The problem:
From the records that follow, copy every line that contains the word "Γυμνασίου".

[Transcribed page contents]
════

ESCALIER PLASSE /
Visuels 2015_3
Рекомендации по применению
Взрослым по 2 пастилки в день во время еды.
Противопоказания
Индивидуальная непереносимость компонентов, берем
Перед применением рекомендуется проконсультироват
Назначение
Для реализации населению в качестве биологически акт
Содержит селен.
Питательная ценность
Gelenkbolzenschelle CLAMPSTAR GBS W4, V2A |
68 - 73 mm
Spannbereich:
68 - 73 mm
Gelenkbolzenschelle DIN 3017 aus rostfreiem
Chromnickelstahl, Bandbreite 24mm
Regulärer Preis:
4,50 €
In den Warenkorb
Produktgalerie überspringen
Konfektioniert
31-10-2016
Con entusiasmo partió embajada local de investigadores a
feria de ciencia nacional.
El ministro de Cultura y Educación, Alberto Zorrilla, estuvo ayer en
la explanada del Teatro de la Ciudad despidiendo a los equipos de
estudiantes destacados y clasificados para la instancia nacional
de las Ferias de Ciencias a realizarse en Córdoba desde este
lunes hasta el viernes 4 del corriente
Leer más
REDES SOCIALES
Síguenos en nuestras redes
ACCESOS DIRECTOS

════

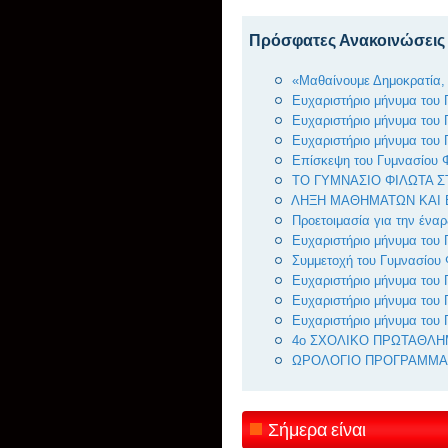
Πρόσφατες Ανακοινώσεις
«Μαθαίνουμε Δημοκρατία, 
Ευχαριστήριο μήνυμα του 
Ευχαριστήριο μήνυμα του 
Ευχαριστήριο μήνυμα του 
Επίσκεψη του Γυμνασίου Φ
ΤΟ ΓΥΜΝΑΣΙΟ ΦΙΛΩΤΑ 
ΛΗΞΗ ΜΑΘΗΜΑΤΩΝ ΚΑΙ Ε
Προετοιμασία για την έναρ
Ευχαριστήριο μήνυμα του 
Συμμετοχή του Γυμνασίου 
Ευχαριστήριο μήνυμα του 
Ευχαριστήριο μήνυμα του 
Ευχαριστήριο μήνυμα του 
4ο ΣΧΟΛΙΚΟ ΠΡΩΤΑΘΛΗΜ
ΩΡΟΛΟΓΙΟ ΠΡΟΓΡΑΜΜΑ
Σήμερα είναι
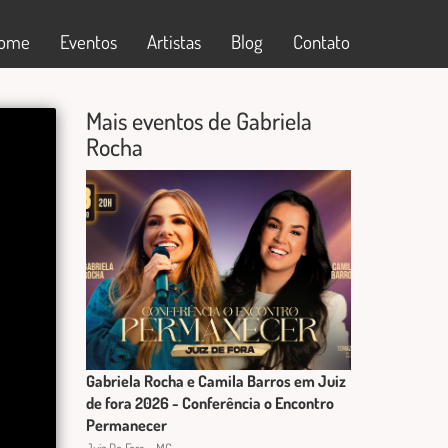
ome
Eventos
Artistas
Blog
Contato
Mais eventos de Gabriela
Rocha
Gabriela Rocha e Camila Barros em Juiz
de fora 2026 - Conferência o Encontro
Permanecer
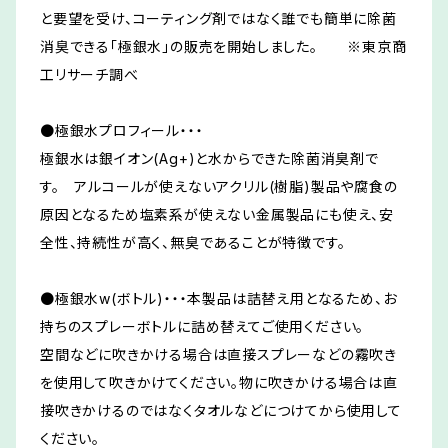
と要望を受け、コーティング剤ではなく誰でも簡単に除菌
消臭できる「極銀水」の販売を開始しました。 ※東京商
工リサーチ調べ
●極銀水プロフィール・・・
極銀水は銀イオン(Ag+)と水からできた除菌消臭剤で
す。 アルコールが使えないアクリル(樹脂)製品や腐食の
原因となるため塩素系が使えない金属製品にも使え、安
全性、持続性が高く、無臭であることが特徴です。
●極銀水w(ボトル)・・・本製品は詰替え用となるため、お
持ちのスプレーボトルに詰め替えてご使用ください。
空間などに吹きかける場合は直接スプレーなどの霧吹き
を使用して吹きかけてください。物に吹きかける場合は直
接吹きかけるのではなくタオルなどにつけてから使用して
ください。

════

Exercise result:
Επίσκεψη του Γυμνασίου Φ
Συμμετοχή του Γυμνασίου 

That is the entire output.